Variable field magnet motor?

Question

See the video in the following link: https://www.youtube.com/watch?v=olnXy-J48SY

"Variable field magnet motor"

How does this work and is it actually efficient?

Answer 1

That's clever! I have had it happen by accident occasionally, but never thought to use it for good effect.

It works by moving the rotor out of line with the stator so the effective magnet strength is lower. This increases Kv (velocity constant) because the motor has to run faster to produce enough back-emf to match the supply voltage. It is the permanent magnet equivalent of varying field current in a shunt-wound motor.

Motor speed could be raised by simply increasing voltage, but this also increases 'iron' losses due to hysteresis and eddy currents. Field weakening reduces the magnetic field strength as it raises rpm, reducing the loss at light loading. However it also reduces torque and output power, so it is more suited to applications which require high efficiency at both low rpm / high torque and high rpm / low torque.

Answer 2

As this pictire form hyperphysic

\$\tau = ILWBsin(\alpha)\$

And

\$E = \dot\theta WBL cos(\alpha)\$

When we apply supply voltage actoss motor's terminal and current flow through armature coil as (supply voltage)/(armature resistant), the motor will produce torque and start spinning. As it spin, it create Back-EMF voltage proportional to its speed which counter supply voltage and reduce current flow as (supply voltage - bemf voltage)/(armature resistant). At equilibrium point or steady state (Assumed no-loss) maximum speed (aka. no-load speed) equalto supply voltage divied by BEMF constant.

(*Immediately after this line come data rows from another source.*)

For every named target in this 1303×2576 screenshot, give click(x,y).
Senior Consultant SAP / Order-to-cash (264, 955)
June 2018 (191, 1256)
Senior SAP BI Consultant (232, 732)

When moving rotor in and out, will change the length, \$L\$ which proportional to torque constant and BEMF constant.

As BEMF constant getting smaller, the motor will spin faster but the torque constant has reduced at the same ratio.

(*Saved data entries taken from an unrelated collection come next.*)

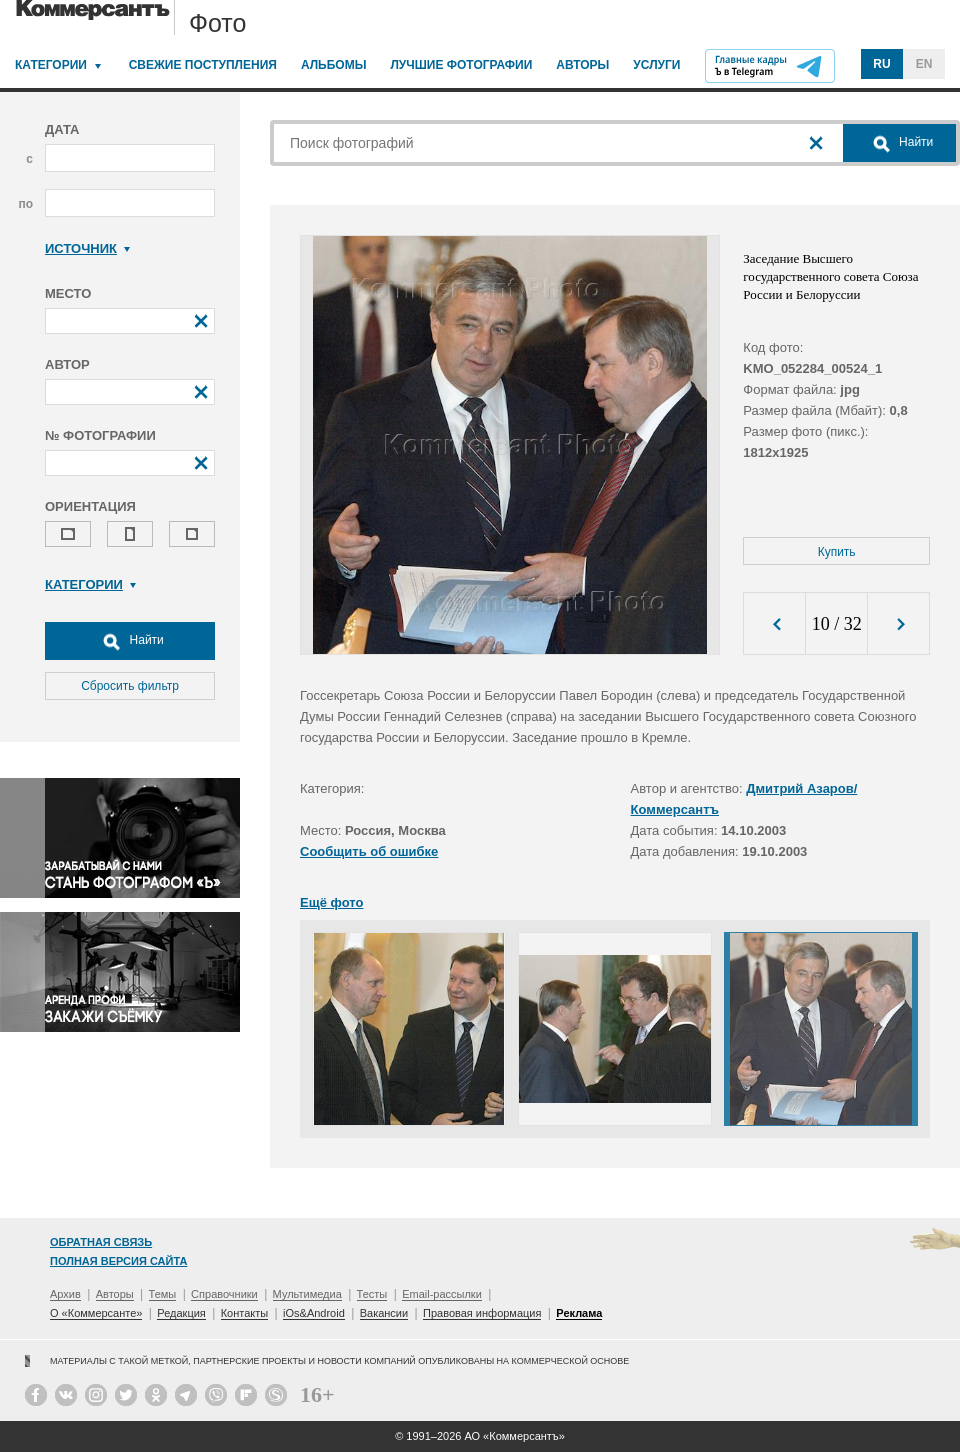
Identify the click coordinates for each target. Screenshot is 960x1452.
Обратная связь (101, 1242)
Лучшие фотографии (461, 65)
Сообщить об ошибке (369, 851)
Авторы (582, 65)
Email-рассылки (442, 1294)
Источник (87, 248)
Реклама (579, 1313)
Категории (51, 65)
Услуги (656, 65)
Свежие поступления (203, 65)
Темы (163, 1294)
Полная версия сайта (118, 1261)
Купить (837, 552)
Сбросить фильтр (130, 686)
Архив (65, 1294)
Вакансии (384, 1313)
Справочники (224, 1294)
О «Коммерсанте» (96, 1313)
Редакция (181, 1313)
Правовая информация (482, 1313)
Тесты (372, 1294)
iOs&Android (314, 1313)
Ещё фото (331, 902)
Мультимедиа (307, 1294)
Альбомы (334, 65)
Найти (130, 641)
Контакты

From motor power deliver equation

You see that

\$P = \frac{K_\tau v^2 (a-a^2)}{R K_B} \$

As length parameter, L change both \$ K_\tau \$ and \$ K_B \$ with same number so it cancel out it self so power transfer equation still the same but output speed and torque will change equivalent to gear reduction.

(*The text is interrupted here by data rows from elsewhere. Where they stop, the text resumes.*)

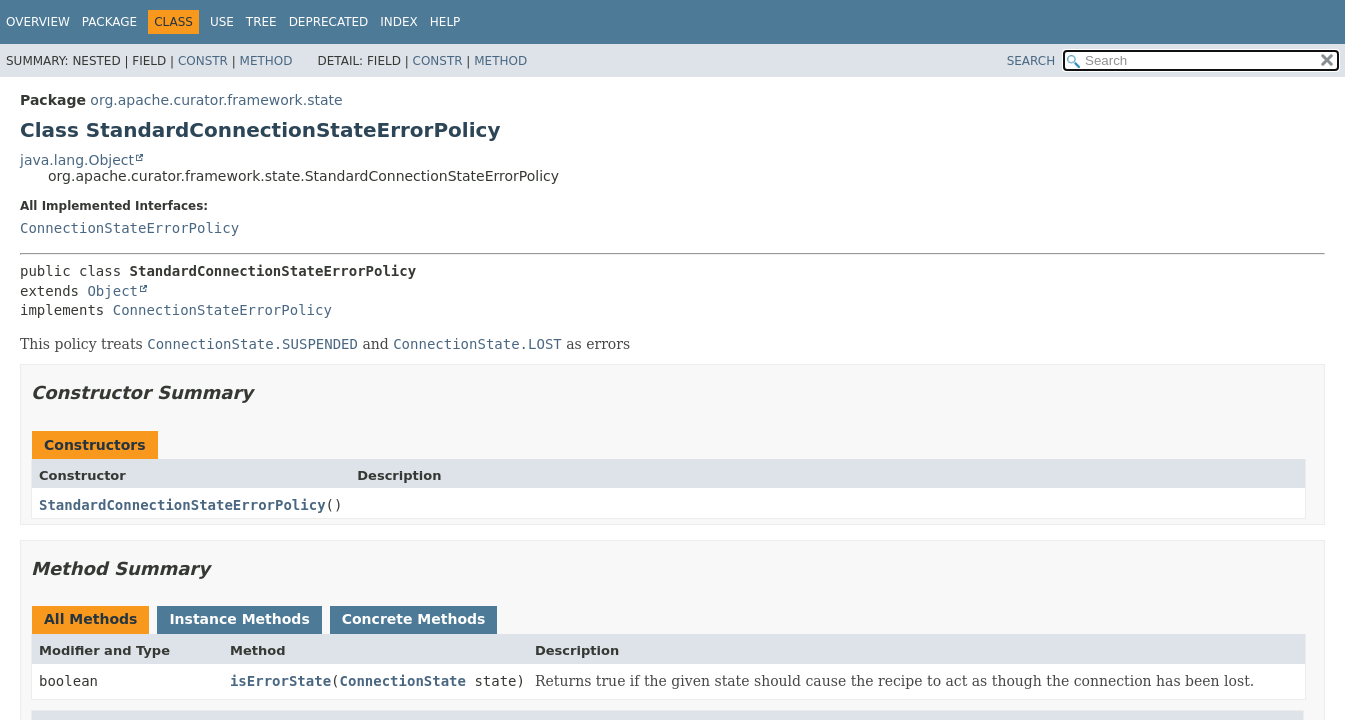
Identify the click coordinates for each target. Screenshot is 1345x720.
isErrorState (280, 681)
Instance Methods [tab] (239, 619)
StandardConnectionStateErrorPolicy (182, 505)
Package (109, 22)
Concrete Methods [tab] (414, 619)
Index (399, 22)
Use (222, 22)
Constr (203, 61)
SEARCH (1031, 61)
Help (445, 22)
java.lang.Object (77, 160)
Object (112, 291)
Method (266, 61)
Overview (38, 22)
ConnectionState (403, 681)
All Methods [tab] (90, 619)
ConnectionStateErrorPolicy (129, 228)
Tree (261, 22)
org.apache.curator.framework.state (216, 100)
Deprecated (329, 22)
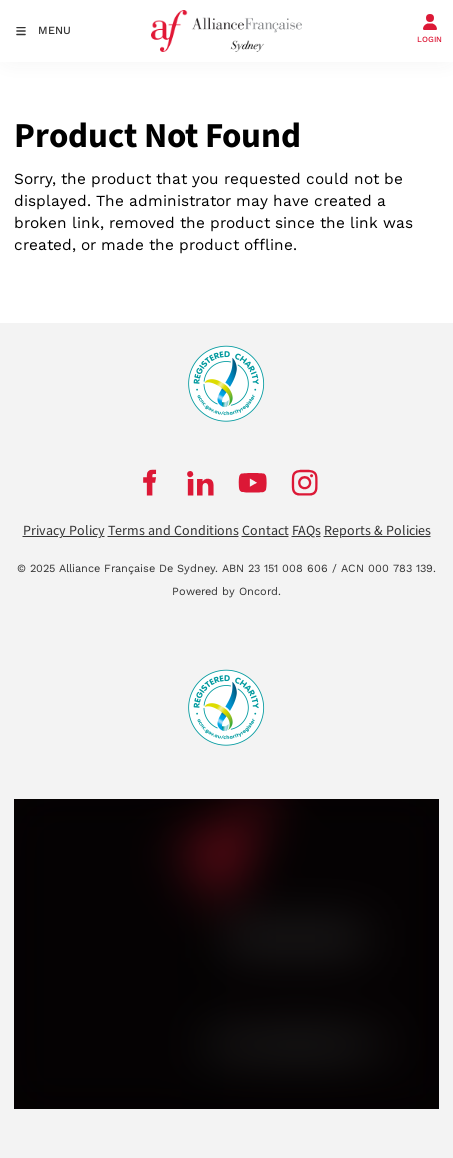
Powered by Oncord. (226, 591)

From mathematical proove above, the motor still transfer same amount of power theorically.

For efficiency if you meant "Power effiency", it hard to tell in reallity which loss came from damping friction and ironloss If we consider as "Power transmition efficiency" as how much power we can take form motor, you see it very efficient because it can deliver same amount power as rotor mving plus if we can match bemf constant to maximum power deliver it will deliver power more than normal motor. So I called it more effiecient than motor without this system.

Note: I capture image from my own video but unfortunately, I record it in Thai language.